(Stored items)
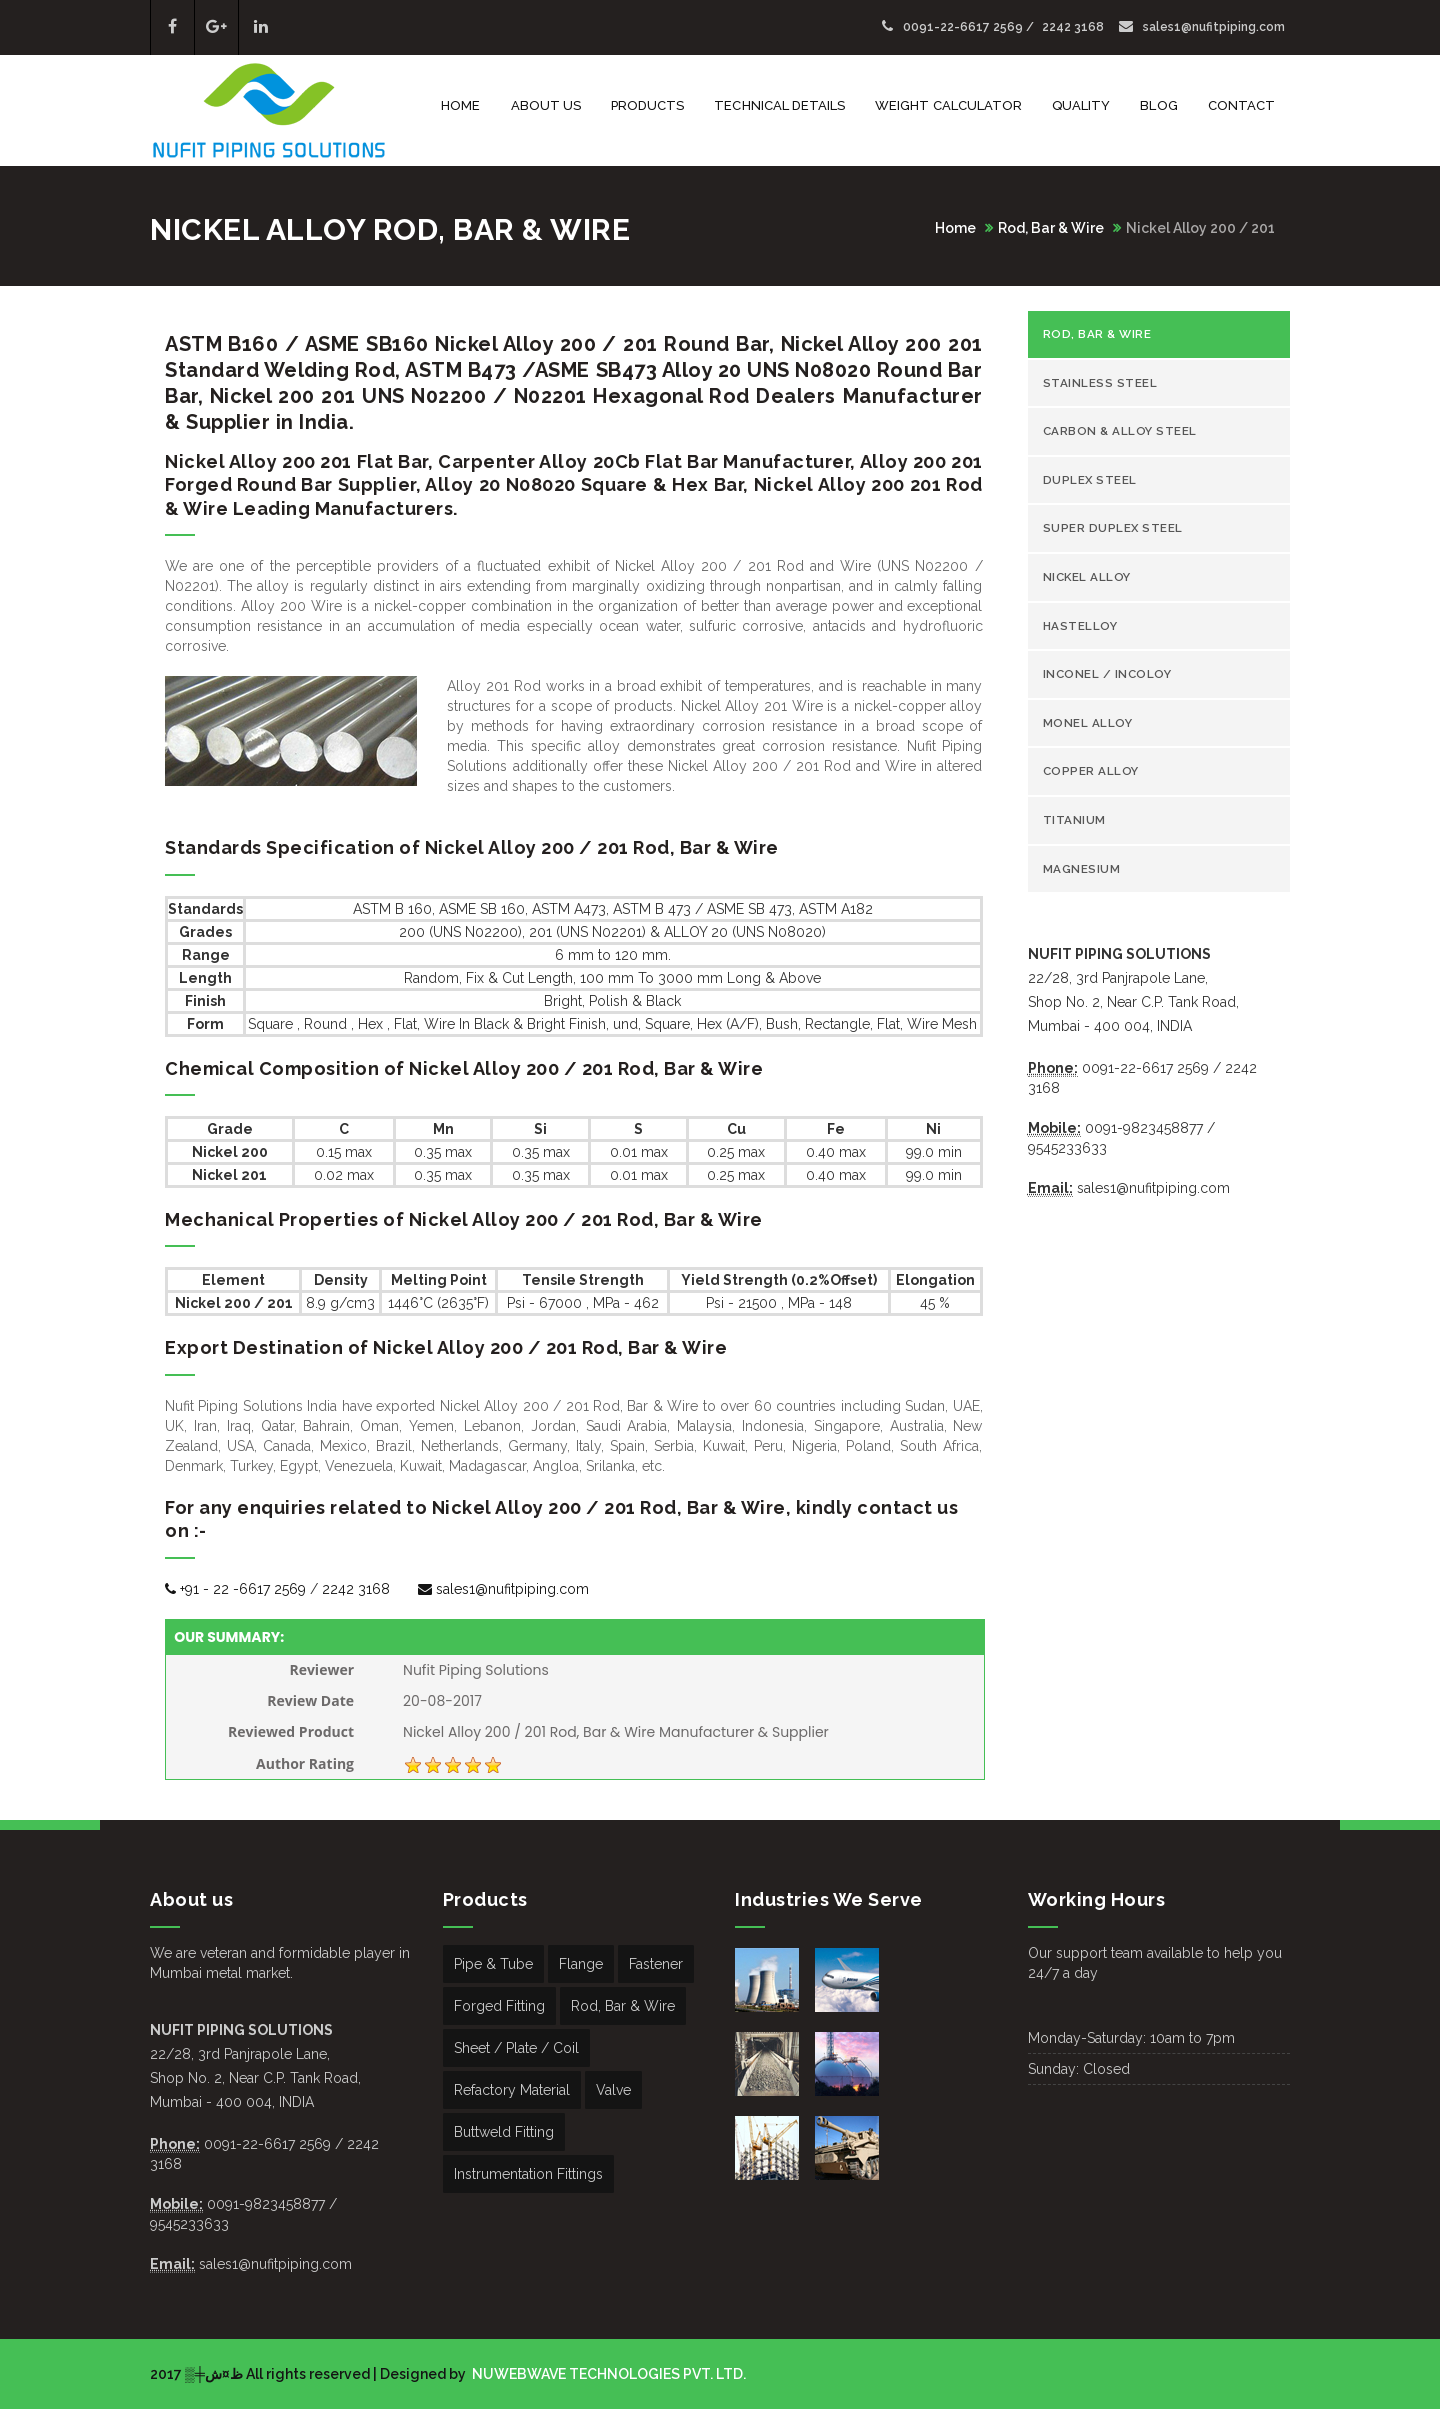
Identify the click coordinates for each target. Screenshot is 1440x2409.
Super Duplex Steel (1113, 528)
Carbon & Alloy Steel (1120, 431)
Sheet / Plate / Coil (516, 2048)
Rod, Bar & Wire (1051, 228)
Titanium (1074, 820)
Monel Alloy (1088, 723)
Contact (1241, 105)
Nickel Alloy (1087, 577)
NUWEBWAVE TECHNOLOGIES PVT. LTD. (607, 2374)
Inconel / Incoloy (1107, 674)
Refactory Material (512, 2090)
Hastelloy (1080, 626)
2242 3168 (1073, 27)
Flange (581, 1964)
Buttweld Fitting (504, 2132)
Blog (1158, 105)
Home (460, 105)
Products (647, 105)
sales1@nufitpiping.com (1202, 27)
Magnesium (1082, 869)
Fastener (656, 1964)
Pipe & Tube (493, 1964)
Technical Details (779, 105)
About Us (546, 105)
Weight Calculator (948, 105)
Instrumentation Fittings (528, 2174)
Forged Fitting (499, 2006)
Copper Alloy (1091, 771)
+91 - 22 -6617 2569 (235, 1589)
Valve (613, 2090)
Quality (1081, 105)
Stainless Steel (1100, 383)
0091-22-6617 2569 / (959, 27)
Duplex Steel (1090, 480)
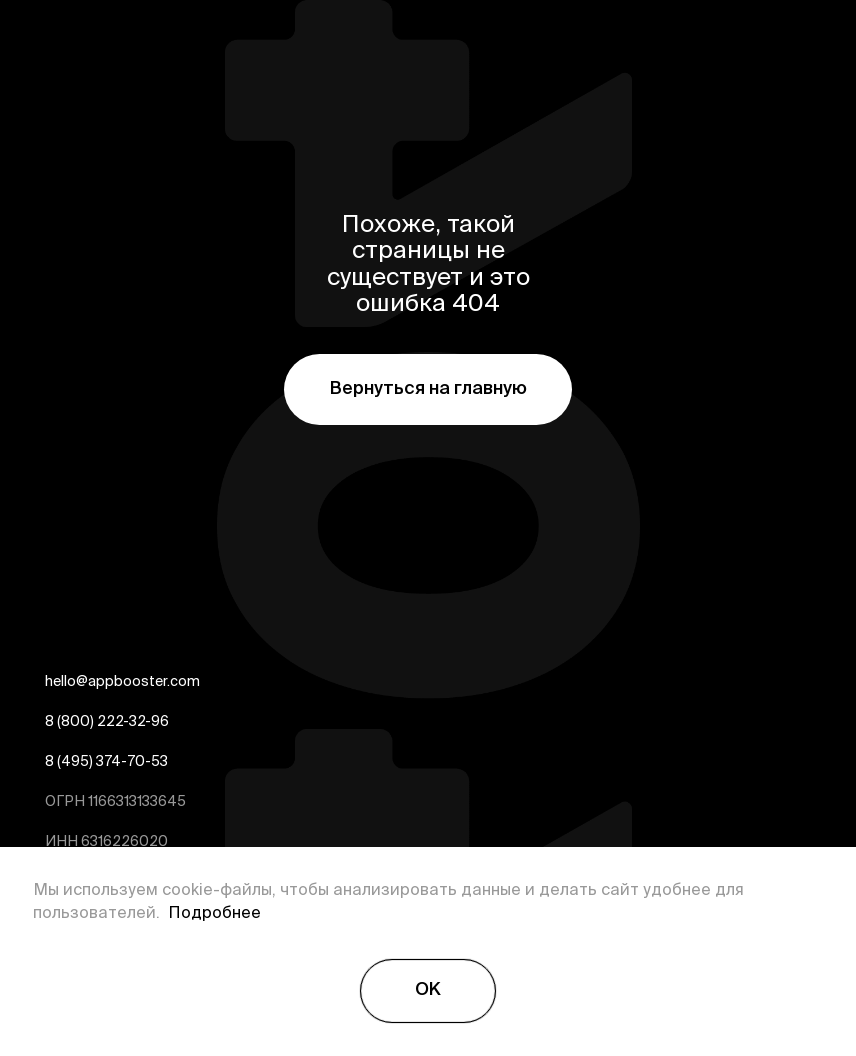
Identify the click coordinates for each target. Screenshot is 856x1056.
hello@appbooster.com (122, 683)
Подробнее (210, 914)
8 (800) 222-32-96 (107, 723)
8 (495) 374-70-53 (106, 763)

**Task prompt**
If a line in the records contains the string "click", copy it out.

**Solved problem**
Identify the click coordinates for each target. Screenshot is 1440x2409.
Identify the click coordinates for each target. Screenshot is 856x1056.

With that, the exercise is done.